• What the task requires: Search each line below for "Топас", then return the lines where it appears.
___
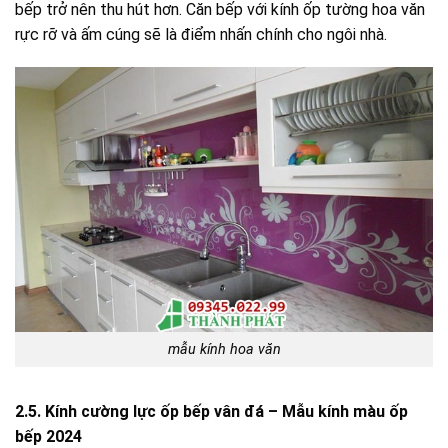
bếp trở nên thu hút hơn. Căn bếp với kính ốp tường hoa văn
rực rỡ và ấm cúng sẽ là điểm nhấn chính cho ngôi nhà.
mẫu kính hoa văn
2.5. Kính cường lực ốp bếp vân đá – Mẫu kính màu ốp
bếp 2024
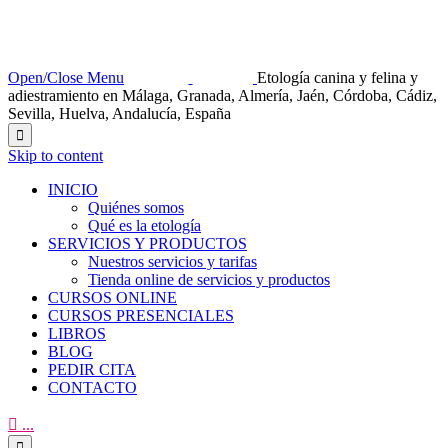
Open/Close Menu
Etología canina y felina y
adiestramiento en Málaga, Granada, Almería, Jaén, Córdoba, Cádiz,
Sevilla, Huelva, Andalucía, España

Skip to content
INICIO
Quiénes somos
Qué es la etología
SERVICIOS Y PRODUCTOS
Nuestros servicios y tarifas
Tienda online de servicios y productos
CURSOS ONLINE
CURSOS PRESENCIALES
LIBROS
BLOG
PEDIR CITA
CONTACTO

...

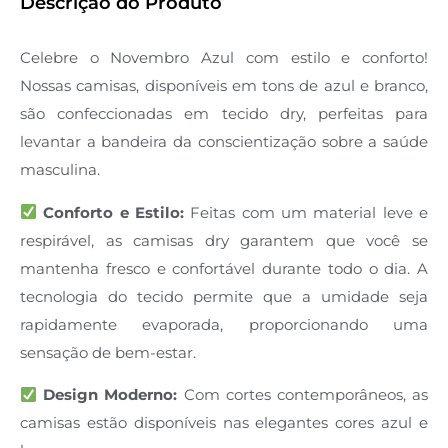
Descrição do Produto
Celebre o Novembro Azul com estilo e conforto!
Nossas camisas, disponíveis em tons de azul e branco,
são confeccionadas em tecido dry, perfeitas para
levantar a bandeira da conscientização sobre a saúde
masculina.
Conforto e Estilo:
Feitas com um material leve e
respirável, as camisas dry garantem que você se
mantenha fresco e confortável durante todo o dia. A
tecnologia do tecido permite que a umidade seja
rapidamente evaporada, proporcionando uma
sensação de bem-estar.
Design Moderno:
Com cortes contemporâneos, as
camisas estão disponíveis nas elegantes cores azul e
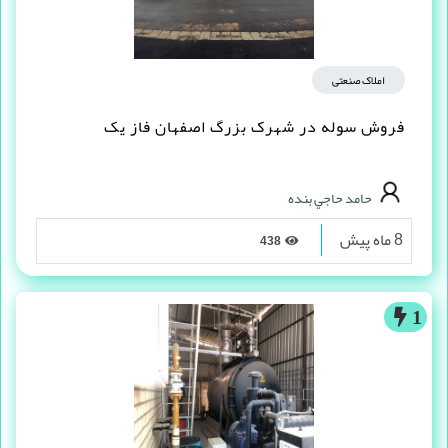
املاک صنعتی
فروش سوله در شهرک بزرگ اصفهان فاز یک
حامد حاجي بنده
8 ماه پیش
438
1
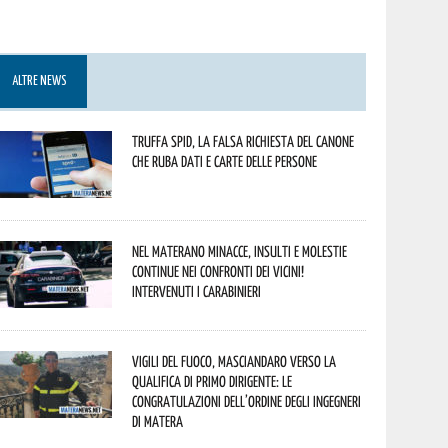
ALTRE NEWS
Truffa Spid, la falsa richiesta del canone
che ruba dati e carte delle persone
Nel materano minacce, insulti e molestie
continue nei confronti dei vicini!
Intervenuti i Carabinieri
Vigili del Fuoco, Masciandaro verso la
qualifica di Primo Dirigente: le
congratulazioni dell’Ordine degli Ingegneri
di Matera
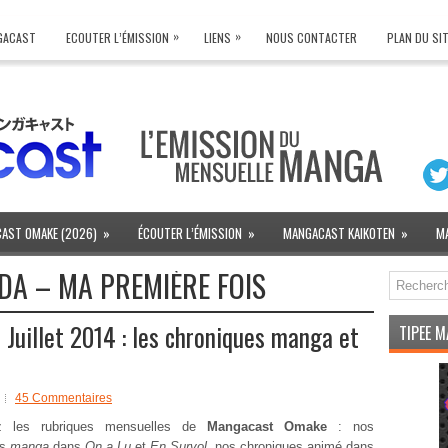
»
»
NGACAST
ECOUTER L’ÉMISSION
LIENS
NOUS CONTACTER
PLAN DU SI
AST OMAKE (2026)
»
ÉCOUTER L’ÉMISSION
»
MANGACAST KAIKOTEN
»
M
A – MA PREMIÈRE FOIS
uillet 2014 : les chroniques manga et
TIPEE 
45 Commentaires
ez les rubriques mensuelles de
Mangacast Omake
: nos
es
manga
dans
On a Lu
et
En Survol
, nos chroniques animé dans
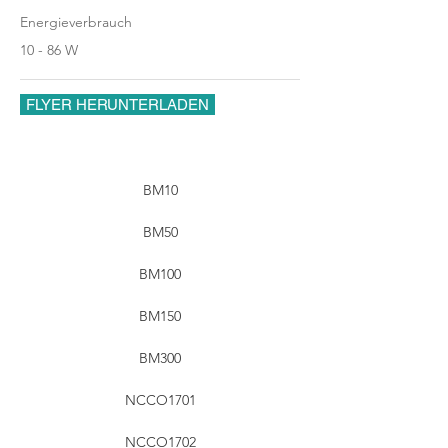
Energieverbrauch
10 - 86 W
FLYER HERUNTERLADEN
BM10
BM50
BM100
BM150
BM300
NCCO1701
NCCO1702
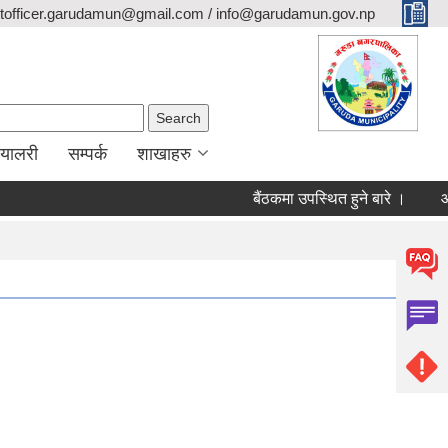
itofficer.garudamun@gmail.com / info@garudamun.gov.np
Search form
Search
ग्यालरी
सम्पर्क
शाखाहरु
बैंठकमा उपस्थित हुने बारे ।
आन्त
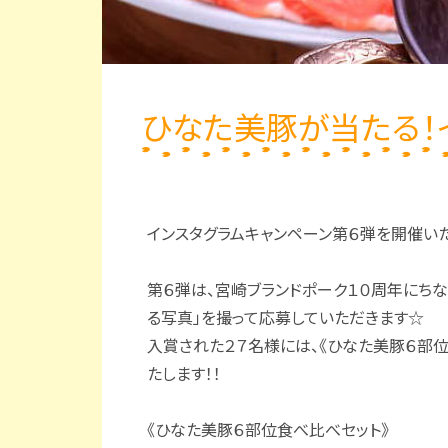
ひなた美豚が当たる！
インスタグラムキャンペーン第６弾を開催いた
第６弾は、宮崎ブランドポーク１０周年にちな
る写真」を撮って応募していただきます☆
入賞された２７名様には、《ひなた美豚６部位
たします！！
《ひなた美豚６部位食べ比べセット》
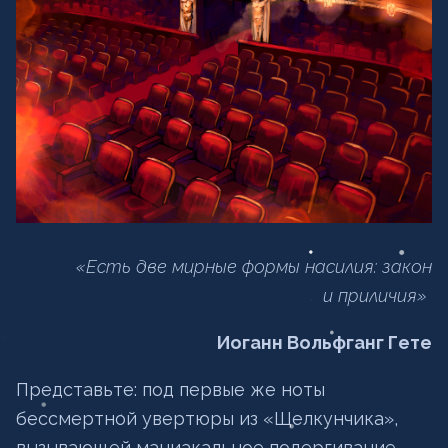
«Есть две мирные формы насилия: закон
и приличия»
Иоганн Вольфганг Гете
Представьте: под первые же ноты
бессмертной увертюры из «Щелкунчика»,
вызывающей маниакальное подергивание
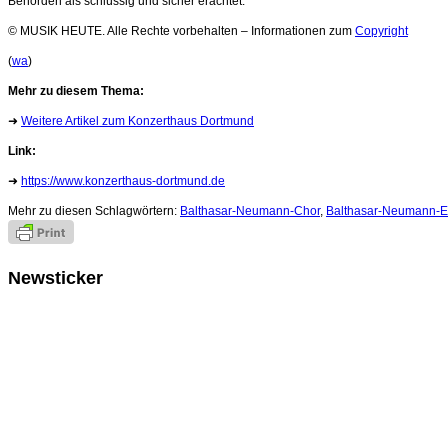
Behörden als schlüssig und sicher erachtet.
© MUSIK HEUTE. Alle Rechte vorbehalten – Informationen zum
Copyright
(
wa
)
Mehr zu diesem Thema:
➜
Weitere Artikel zum Konzerthaus Dortmund
Link:
➜
https://www.konzerthaus-dortmund.de
Mehr zu diesen Schlagwörtern:
Balthasar-Neumann-Chor
,
Balthasar-Neumann-
Newsticker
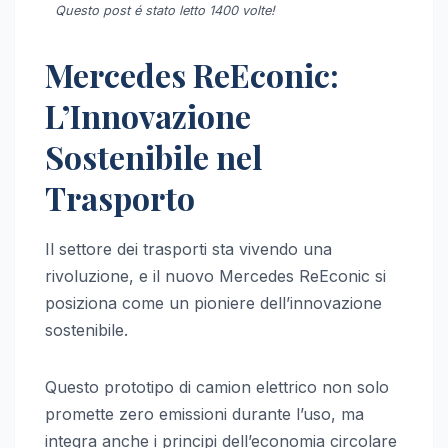
Questo post é stato letto 1400 volte!
Mercedes ReEconic:
L’Innovazione
Sostenibile nel
Trasporto
Il settore dei trasporti sta vivendo una
rivoluzione, e il nuovo Mercedes ReEconic si
posiziona come un pioniere dell’innovazione
sostenibile.
Questo prototipo di camion elettrico non solo
promette zero emissioni durante l’uso, ma
integra anche i principi dell’economia circolare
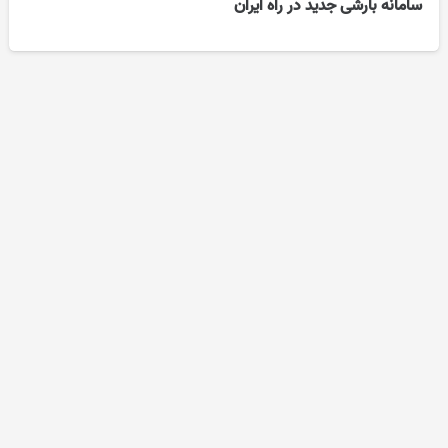
سامانه بارشی جدید در راه ایران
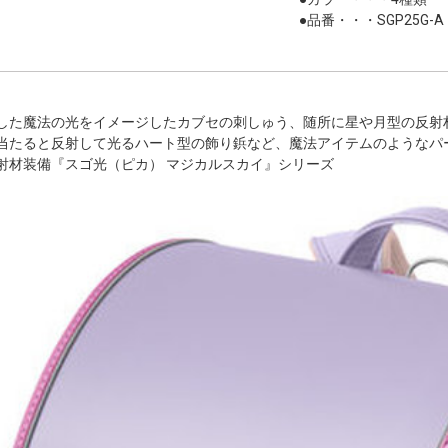
●品番・・・SGP25G-A
した魔法の光をイメージしたカブセの刺しゅう、随所に星や月型の反射
当たると反射して光るハート型の飾り鋲など、魔法アイテムのようなパ
射材装備『スゴ光（ピカ） マジカルスカイ』シリーズ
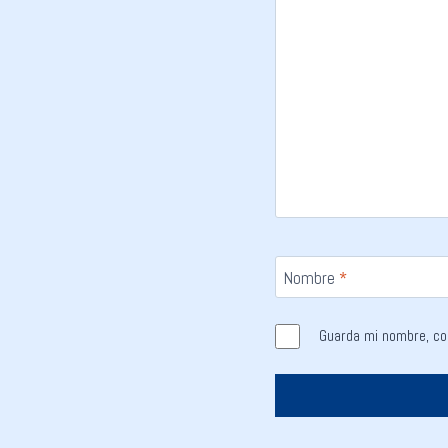
Nombre
*
Guarda mi nombre, co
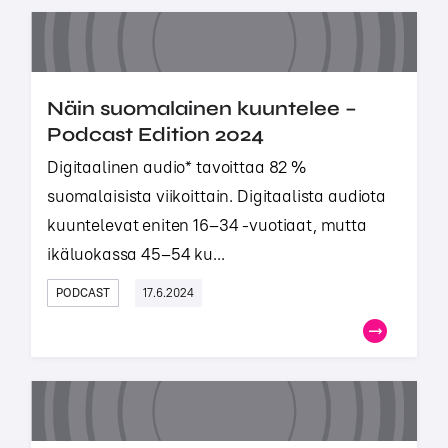
Näin suomalainen kuuntelee –
Podcast Edition 2024
Digitaalinen audio* tavoittaa 82 %
suomalaisista viikoittain. Digitaalista audiota
kuuntelevat eniten 16–34 -vuotiaat, mutta
ikäluokassa 45–54 ku...
PODCAST
17.6.2024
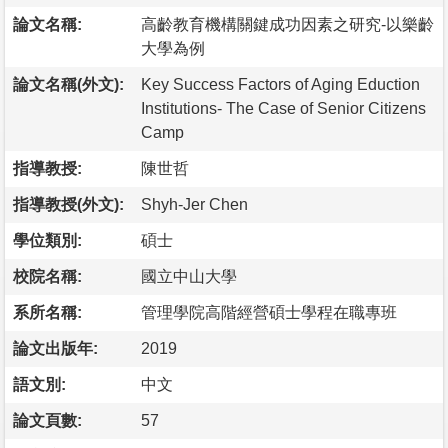
論文名稱:
高齡教育機構關鍵成功因素之研究-以樂齡
大學為例
論文名稱(外文):
Key Success Factors of Aging Eduction
Institutions- The Case of Senior Citizens
Camp
指導教授:
陳世哲
指導教授(外文):
Shyh-Jer Chen
學位類別:
碩士
校院名稱:
國立中山大學
系所名稱:
管理學院高階經營碩士學程在職專班
論文出版年:
2019
語文別:
中文
論文頁數:
57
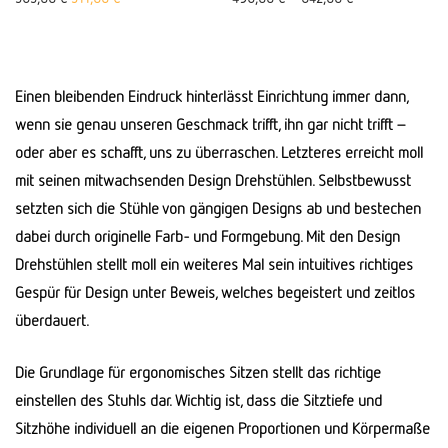
Einen bleibenden Eindruck hinterlässt Einrichtung immer dann,
wenn sie genau unseren Geschmack trifft, ihn gar nicht trifft –
oder aber es schafft, uns zu überraschen. Letzteres erreicht moll
mit seinen mitwachsenden Design Drehstühlen. Selbstbewusst
setzten sich die Stühle von gängigen Designs ab und bestechen
dabei durch originelle Farb- und Formgebung. Mit den Design
Drehstühlen stellt moll ein weiteres Mal sein intuitives richtiges
Gespür für Design unter Beweis, welches begeistert und zeitlos
überdauert.
Die Grundlage für ergonomisches Sitzen stellt das richtige
einstellen des Stuhls dar. Wichtig ist, dass die Sitztiefe und
Sitzhöhe individuell an die eigenen Proportionen und Körpermaße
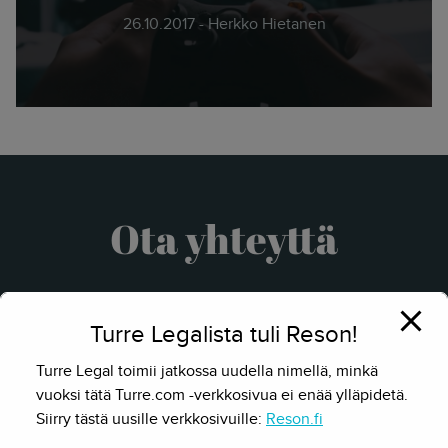
26.10.2017 - Herkko Hietanen
Ota yhteyttä
Turre Legalista tuli Reson!
Turre Legal toimii jatkossa uudella nimellä, minkä
vuoksi tätä Turre.com -verkkosivua ei enää ylläpidetä.
Siirry tästä uusille verkkosivuille:
Reson.fi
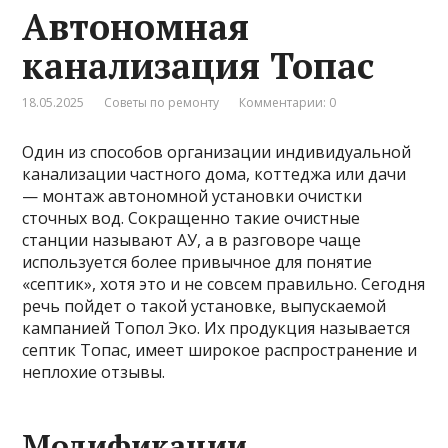
Автономная
канализация Топас
18.05.2025
Советы по ремонту
Комментарии: 0
Один из способов организации индивидуальной
канализации частного дома, коттеджа или дачи
— монтаж автономной установки очистки
сточных вод. Сокращенно такие очистные
станции называют АУ, а в разговоре чаще
используется более привычное для понятие
«септик», хотя это и не совсем правильно. Сегодня
речь пойдет о такой установке, выпускаемой
кампанией Топол Эко. Их продукция называется
септик Топас, имеет широкое распространение и
неплохие отзывы.
Модификации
___
• Worked solution:
канализация Топас
септик Топас, имеет широкое распространение и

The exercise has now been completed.